Azrael was not ready to provide specific numbers, as the research is still being readied for formal release, and those figures will merit thorough examination once they are made public. But here’s how she says the numbers stack up about how Americans acquire their firearms.

  • Roughly 70 percent: Gun owners who purchased their most recent gun.
  • Roughly 30 percent: Gun owners who did not purchase their most recent gun, instead obtaining it through a transfer (i.e., a gift, an inheritance, a swap between friends).
  • Zeroing in on the population of gun buyers, about 34 percent did not go through a background check.
  • Among the gun owners who got their firearms through a transfer, roughly two-thirds did not go through a background check.

Add it up, and it works out to:

  • Roughly 60 percent: the share of gun owners surveyed who did go through a background check when they obtained (through sale or transfer) their latest gun.
  • Roughly 40 percent: the share of gun owners who did not.

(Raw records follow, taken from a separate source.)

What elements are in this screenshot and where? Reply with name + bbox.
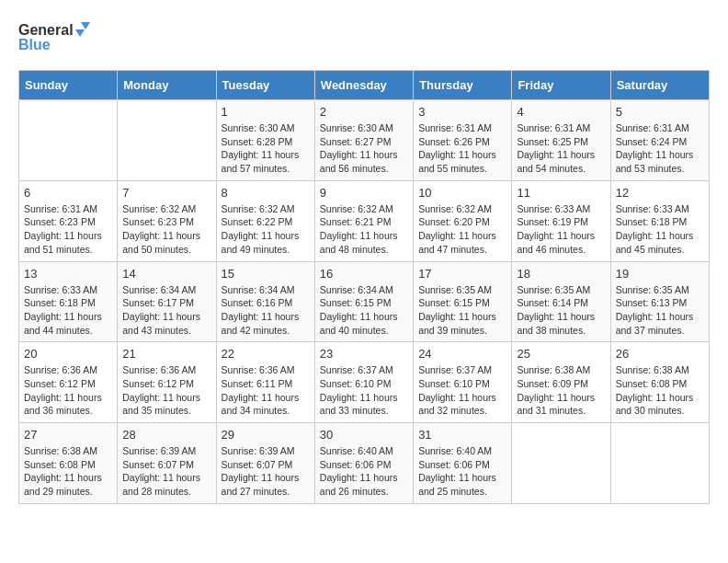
day-number: 11	[517, 186, 605, 200]
day-info: Sunrise: 6:33 AMSunset: 6:18 PMDaylight:…	[24, 283, 112, 338]
day-number: 16	[320, 267, 408, 281]
day-number: 6	[24, 186, 112, 200]
day-info: Sunrise: 6:38 AMSunset: 6:08 PMDaylight:…	[616, 363, 704, 418]
svg-marker-3	[75, 29, 85, 37]
calendar-cell: 4Sunrise: 6:31 AMSunset: 6:25 PMDaylight…	[512, 100, 610, 181]
day-info: Sunrise: 6:40 AMSunset: 6:06 PMDaylight:…	[320, 444, 408, 499]
calendar-cell: 10Sunrise: 6:32 AMSunset: 6:20 PMDayligh…	[414, 180, 512, 261]
day-info: Sunrise: 6:35 AMSunset: 6:13 PMDaylight:…	[616, 283, 704, 338]
day-number: 1	[222, 105, 310, 119]
day-number: 17	[418, 267, 506, 281]
day-info: Sunrise: 6:36 AMSunset: 6:11 PMDaylight:…	[222, 363, 310, 418]
day-number: 20	[24, 347, 112, 361]
calendar-cell	[118, 100, 216, 181]
day-number: 4	[517, 105, 605, 119]
header-thursday: Thursday	[414, 71, 512, 100]
day-info: Sunrise: 6:37 AMSunset: 6:10 PMDaylight:…	[320, 363, 408, 418]
calendar-cell: 18Sunrise: 6:35 AMSunset: 6:14 PMDayligh…	[512, 261, 610, 342]
calendar-cell: 8Sunrise: 6:32 AMSunset: 6:22 PMDaylight…	[216, 180, 314, 261]
day-number: 3	[418, 105, 506, 119]
calendar-cell: 28Sunrise: 6:39 AMSunset: 6:07 PMDayligh…	[118, 423, 216, 504]
header-wednesday: Wednesday	[314, 71, 413, 100]
header-saturday: Saturday	[610, 71, 709, 100]
day-number: 29	[222, 428, 310, 442]
calendar-cell: 11Sunrise: 6:33 AMSunset: 6:19 PMDayligh…	[512, 180, 610, 261]
day-info: Sunrise: 6:31 AMSunset: 6:25 PMDaylight:…	[517, 121, 605, 176]
calendar-cell: 13Sunrise: 6:33 AMSunset: 6:18 PMDayligh…	[19, 261, 118, 342]
svg-marker-2	[81, 22, 90, 29]
header-monday: Monday	[118, 71, 216, 100]
day-info: Sunrise: 6:31 AMSunset: 6:26 PMDaylight:…	[418, 121, 506, 176]
calendar-cell: 24Sunrise: 6:37 AMSunset: 6:10 PMDayligh…	[414, 342, 512, 423]
calendar-cell: 22Sunrise: 6:36 AMSunset: 6:11 PMDayligh…	[216, 342, 314, 423]
day-info: Sunrise: 6:38 AMSunset: 6:09 PMDaylight:…	[517, 363, 605, 418]
day-number: 21	[122, 347, 210, 361]
day-number: 30	[320, 428, 408, 442]
calendar-cell: 14Sunrise: 6:34 AMSunset: 6:17 PMDayligh…	[118, 261, 216, 342]
calendar-cell: 6Sunrise: 6:31 AMSunset: 6:23 PMDaylight…	[19, 180, 118, 261]
day-info: Sunrise: 6:32 AMSunset: 6:22 PMDaylight:…	[222, 202, 310, 257]
day-number: 15	[222, 267, 310, 281]
calendar-cell: 19Sunrise: 6:35 AMSunset: 6:13 PMDayligh…	[610, 261, 709, 342]
week-row-1: 6Sunrise: 6:31 AMSunset: 6:23 PMDaylight…	[19, 180, 710, 261]
day-info: Sunrise: 6:35 AMSunset: 6:15 PMDaylight:…	[418, 283, 506, 338]
day-number: 12	[616, 186, 704, 200]
day-info: Sunrise: 6:33 AMSunset: 6:18 PMDaylight:…	[616, 202, 704, 257]
calendar-cell: 2Sunrise: 6:30 AMSunset: 6:27 PMDaylight…	[314, 100, 413, 181]
week-row-0: 1Sunrise: 6:30 AMSunset: 6:28 PMDaylight…	[19, 100, 710, 181]
header-tuesday: Tuesday	[216, 71, 314, 100]
day-info: Sunrise: 6:36 AMSunset: 6:12 PMDaylight:…	[24, 363, 112, 418]
calendar-cell: 29Sunrise: 6:39 AMSunset: 6:07 PMDayligh…	[216, 423, 314, 504]
calendar-cell: 12Sunrise: 6:33 AMSunset: 6:18 PMDayligh…	[610, 180, 709, 261]
day-number: 2	[320, 105, 408, 119]
calendar-cell: 27Sunrise: 6:38 AMSunset: 6:08 PMDayligh…	[19, 423, 118, 504]
day-number: 9	[320, 186, 408, 200]
day-info: Sunrise: 6:32 AMSunset: 6:23 PMDaylight:…	[122, 202, 210, 257]
day-number: 26	[616, 347, 704, 361]
calendar-cell: 9Sunrise: 6:32 AMSunset: 6:21 PMDaylight…	[314, 180, 413, 261]
calendar-cell: 30Sunrise: 6:40 AMSunset: 6:06 PMDayligh…	[314, 423, 413, 504]
calendar-cell: 31Sunrise: 6:40 AMSunset: 6:06 PMDayligh…	[414, 423, 512, 504]
calendar-cell	[512, 423, 610, 504]
page-header: GeneralBlue	[18, 18, 710, 55]
day-number: 8	[222, 186, 310, 200]
day-number: 5	[616, 105, 704, 119]
calendar-cell: 23Sunrise: 6:37 AMSunset: 6:10 PMDayligh…	[314, 342, 413, 423]
calendar-cell: 5Sunrise: 6:31 AMSunset: 6:24 PMDaylight…	[610, 100, 709, 181]
calendar-cell: 16Sunrise: 6:34 AMSunset: 6:15 PMDayligh…	[314, 261, 413, 342]
calendar-cell: 20Sunrise: 6:36 AMSunset: 6:12 PMDayligh…	[19, 342, 118, 423]
week-row-3: 20Sunrise: 6:36 AMSunset: 6:12 PMDayligh…	[19, 342, 710, 423]
day-info: Sunrise: 6:33 AMSunset: 6:19 PMDaylight:…	[517, 202, 605, 257]
calendar-header-row: SundayMondayTuesdayWednesdayThursdayFrid…	[19, 71, 710, 100]
day-number: 18	[517, 267, 605, 281]
day-number: 14	[122, 267, 210, 281]
day-number: 23	[320, 347, 408, 361]
day-info: Sunrise: 6:35 AMSunset: 6:14 PMDaylight:…	[517, 283, 605, 338]
day-number: 27	[24, 428, 112, 442]
calendar-cell	[610, 423, 709, 504]
day-number: 13	[24, 267, 112, 281]
header-friday: Friday	[512, 71, 610, 100]
day-number: 25	[517, 347, 605, 361]
day-info: Sunrise: 6:32 AMSunset: 6:21 PMDaylight:…	[320, 202, 408, 257]
calendar-cell: 1Sunrise: 6:30 AMSunset: 6:28 PMDaylight…	[216, 100, 314, 181]
day-info: Sunrise: 6:31 AMSunset: 6:23 PMDaylight:…	[24, 202, 112, 257]
day-info: Sunrise: 6:40 AMSunset: 6:06 PMDaylight:…	[418, 444, 506, 499]
svg-text:General: General	[18, 22, 74, 38]
logo: GeneralBlue	[18, 18, 92, 55]
day-number: 24	[418, 347, 506, 361]
day-info: Sunrise: 6:31 AMSunset: 6:24 PMDaylight:…	[616, 121, 704, 176]
header-sunday: Sunday	[19, 71, 118, 100]
day-number: 19	[616, 267, 704, 281]
day-info: Sunrise: 6:39 AMSunset: 6:07 PMDaylight:…	[222, 444, 310, 499]
calendar-cell: 17Sunrise: 6:35 AMSunset: 6:15 PMDayligh…	[414, 261, 512, 342]
week-row-2: 13Sunrise: 6:33 AMSunset: 6:18 PMDayligh…	[19, 261, 710, 342]
day-info: Sunrise: 6:38 AMSunset: 6:08 PMDaylight:…	[24, 444, 112, 499]
week-row-4: 27Sunrise: 6:38 AMSunset: 6:08 PMDayligh…	[19, 423, 710, 504]
calendar-table: SundayMondayTuesdayWednesdayThursdayFrid…	[18, 70, 710, 504]
day-number: 28	[122, 428, 210, 442]
day-number: 31	[418, 428, 506, 442]
day-info: Sunrise: 6:34 AMSunset: 6:15 PMDaylight:…	[320, 283, 408, 338]
calendar-cell: 7Sunrise: 6:32 AMSunset: 6:23 PMDaylight…	[118, 180, 216, 261]
day-number: 22	[222, 347, 310, 361]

The Harvard team conducted its survey this summer and had planned to release the full results in the coming months. It decided to move up its disclosure of some of its preliminary findings, including the figure on sales and transfers conducted without government screening, as gun policy returned to the national spotlight. “We’ve moved it up in priority because it’s been such a hot issue,” says Azrael.

The original 40 percent figure can be traced back to a 1996 report titled “Guns in America,” which publicized a 1994 survey that found roughly four in 10 gun owners had acquired firearms from an unlicensed source over the past two years. It gained its current prominence in the aftermath of the Sandy Hook Elementary School shooting, when the statistic became a frequent element of political speeches and news articles. “Nobody had paid the least bit of attention to it until then, so it was kind of funny to have this old statistic suddenly take on such importance,” says Philip Cook, a professor at Duke University who co-authored the 1996 report.

As lawmakers used the study to push for more legislation, reform opponents and critical journalists pointed out that the data was nearly 20 years old and drawn from a small sample size of 251 respondents. Those criticisms have endured: A post from August on a National Rifle Association website calls the figure “false” and “widely debunked.” Others, like the Post’s Glenn Kessler, point out that the figure is often misused: Clinton stated that 40 percent of guns are sold without a background check at gun shows and online, but the 1994 survey arrived at that number by counting private sales along with gifts, inheritances, and any other unregulated transfers.

Azrael says that when results from the survey are published, they’ll note the distinction between gun sales and gun transfers, and provide more information on where these unregulated exchanges take place. In total, she estimates Harvard’s findings translate to 20 million guns that have been obtained without a background check.

“We’re talking about millions and millions of guns that have been [sold or] transfered without anyone making sure the recipient was legally permitted to have one,” she says. “That number gives me more pause than the percentages.”